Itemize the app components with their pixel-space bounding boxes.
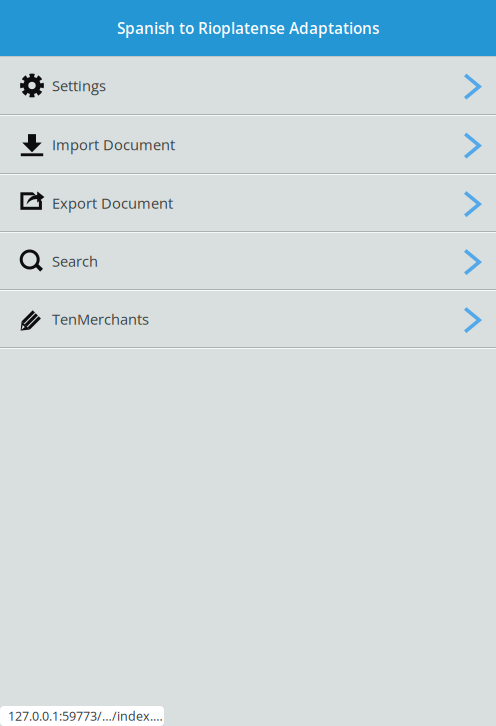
button[interactable]: Import Document: [0, 116, 496, 175]
staticText: Export Document: [52, 193, 173, 213]
staticText: 127.0.0.1:59773/…/index.…: [8, 708, 163, 725]
button[interactable]: Settings: [0, 57, 496, 116]
button[interactable]: Search: [0, 233, 496, 291]
button[interactable]: Export Document: [0, 175, 496, 233]
staticText: Search: [52, 251, 98, 271]
staticText: TenMerchants: [52, 309, 149, 329]
button[interactable]: TenMerchants: [0, 291, 496, 349]
staticText: Settings: [52, 76, 106, 96]
staticText: Spanish to Rioplatense Adaptations: [117, 18, 379, 38]
staticText: Import Document: [52, 134, 175, 154]
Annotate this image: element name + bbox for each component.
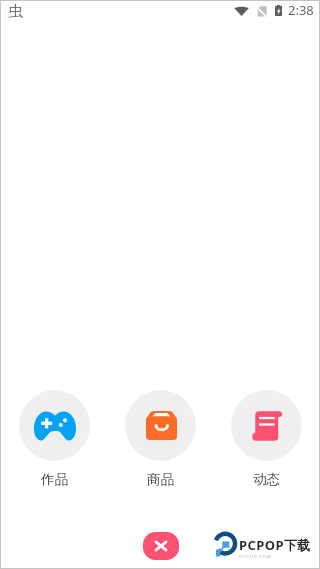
button[interactable]: 商品 bbox=[107, 390, 213, 488]
staticText: 作品 bbox=[41, 471, 68, 488]
staticText: PCPOP下载 bbox=[239, 536, 311, 554]
staticText: 动态 bbox=[253, 471, 280, 488]
button[interactable]: 动态 bbox=[213, 390, 319, 488]
button[interactable]: Close bbox=[143, 532, 179, 560]
staticText: 商品 bbox=[147, 471, 174, 488]
staticText: PCPOP.COM bbox=[239, 554, 272, 560]
staticText: 2:38 bbox=[288, 1, 314, 19]
staticText: 虫 bbox=[8, 2, 23, 21]
button[interactable]: 作品 bbox=[1, 390, 107, 488]
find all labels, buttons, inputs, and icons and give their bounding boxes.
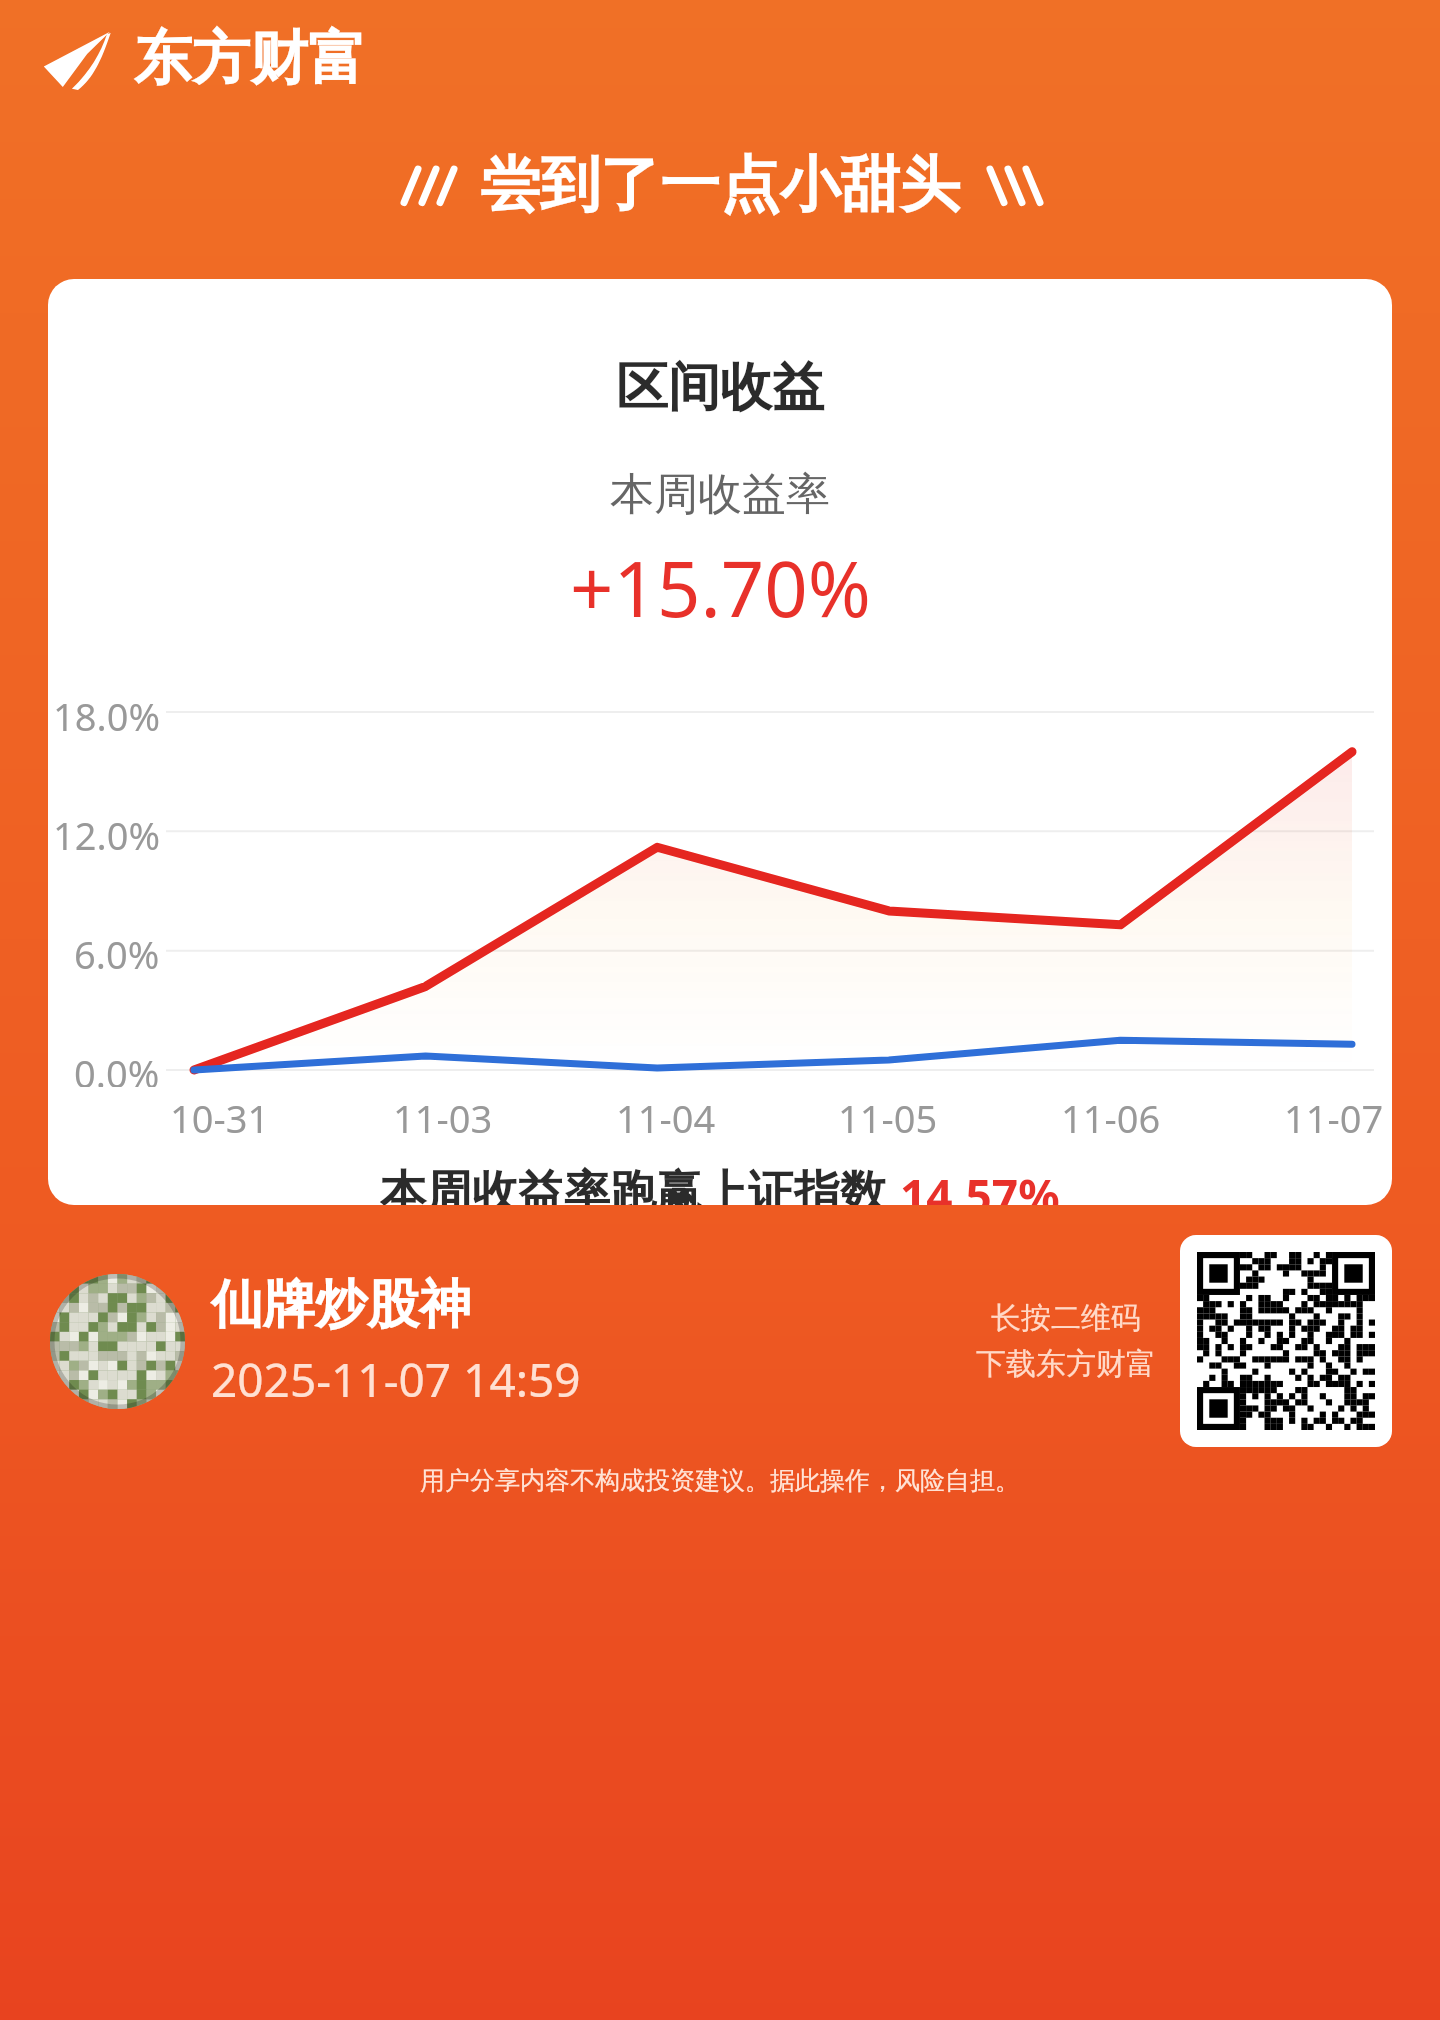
staticText: 0.0% [74,1047,160,1087]
button[interactable]: 二维码 [1180,1235,1392,1447]
staticText: 用户分享内容不构成投资建议。据此操作，风险自担。 [0,1465,1440,1496]
staticText: 本周收益率 [610,467,830,522]
staticText: 12.0% [53,809,160,861]
staticText: 14.57% [900,1164,1060,1205]
button[interactable]: 东方财富 logo [40,22,366,95]
staticText: 区间收益 [616,355,824,421]
staticText: 2025-11-07 14:59 [211,1348,581,1411]
staticText: 6.0% [74,928,160,980]
other: 东方财富 logo [40,28,116,90]
staticText: 18.0% [53,690,160,742]
button[interactable]: 区间收益 [48,279,1392,1205]
staticText: 11-06 [1061,1092,1161,1144]
staticText: 10-31 [170,1092,270,1144]
staticText: +15.70% [570,536,871,640]
staticText: 11-04 [616,1092,716,1144]
staticText: 11-07 [1284,1092,1384,1144]
staticText: 长按二维码 [991,1299,1141,1337]
staticText: 仙牌炒股神 [211,1272,471,1338]
staticText: 下载东方财富 [976,1345,1156,1383]
staticText: 东方财富 [134,22,366,95]
button[interactable]: 用户头像 [50,1274,185,1409]
staticText: 尝到了一点小甜头 [480,147,960,223]
staticText: 本周收益率跑赢上证指数 [380,1164,886,1205]
staticText: 11-03 [393,1092,493,1144]
staticText: 11-05 [838,1092,938,1144]
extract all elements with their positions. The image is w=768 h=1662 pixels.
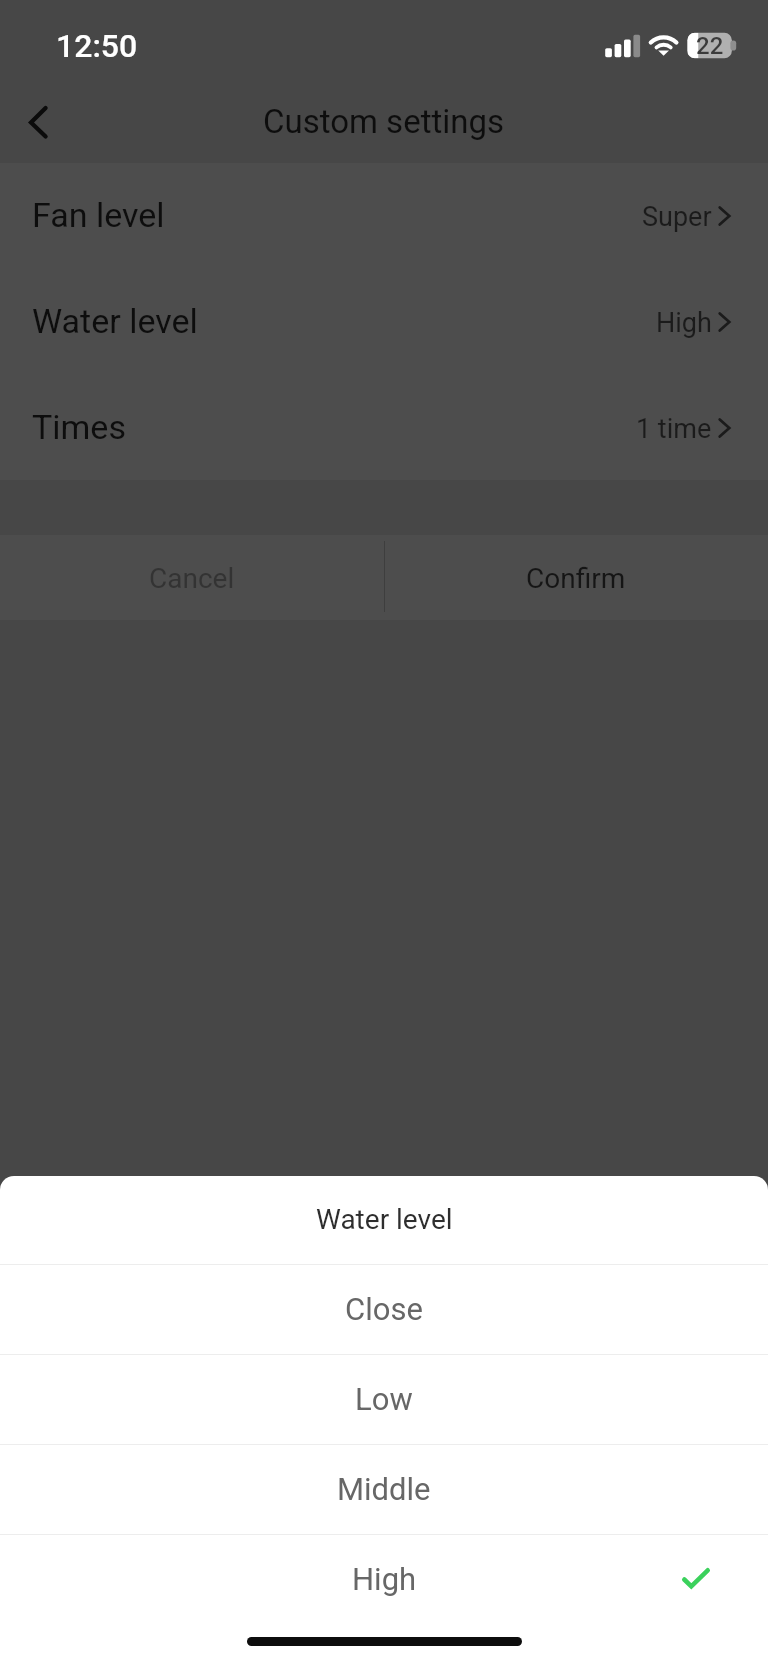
staticText: Confirm — [526, 562, 626, 595]
button[interactable]: Fan level — [0, 163, 768, 269]
staticText: Low — [355, 1381, 413, 1417]
button[interactable]: Confirm — [384, 535, 768, 620]
button[interactable]: Low — [0, 1355, 768, 1444]
button[interactable]: Water level — [0, 269, 768, 375]
staticText: Close — [345, 1291, 423, 1327]
staticText: 1 time — [636, 413, 712, 445]
button[interactable]: High — [0, 1535, 768, 1624]
staticText: Custom settings — [263, 102, 505, 141]
button[interactable]: Back — [0, 95, 62, 157]
button[interactable]: Times — [0, 375, 768, 480]
staticText: High — [352, 1561, 417, 1597]
staticText: Water level — [316, 1203, 453, 1236]
staticText: Water level — [32, 301, 198, 341]
staticText: High — [656, 307, 712, 339]
staticText: 12:50 — [56, 27, 138, 65]
staticText: Middle — [337, 1471, 431, 1507]
staticText: Fan level — [32, 195, 165, 235]
staticText: Cancel — [149, 562, 235, 595]
button[interactable]: Middle — [0, 1445, 768, 1534]
staticText: Super — [642, 201, 712, 233]
button[interactable]: Close — [0, 1265, 768, 1354]
staticText: 22 — [696, 32, 724, 57]
staticText: Times — [32, 407, 126, 447]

====================

Exercise requirements
Among the records above, which lines hold the word "Confirm"? Copy each one.

Your solution
staticText: Confirm — [526, 562, 626, 595]
button[interactable]: Confirm — [384, 535, 768, 620]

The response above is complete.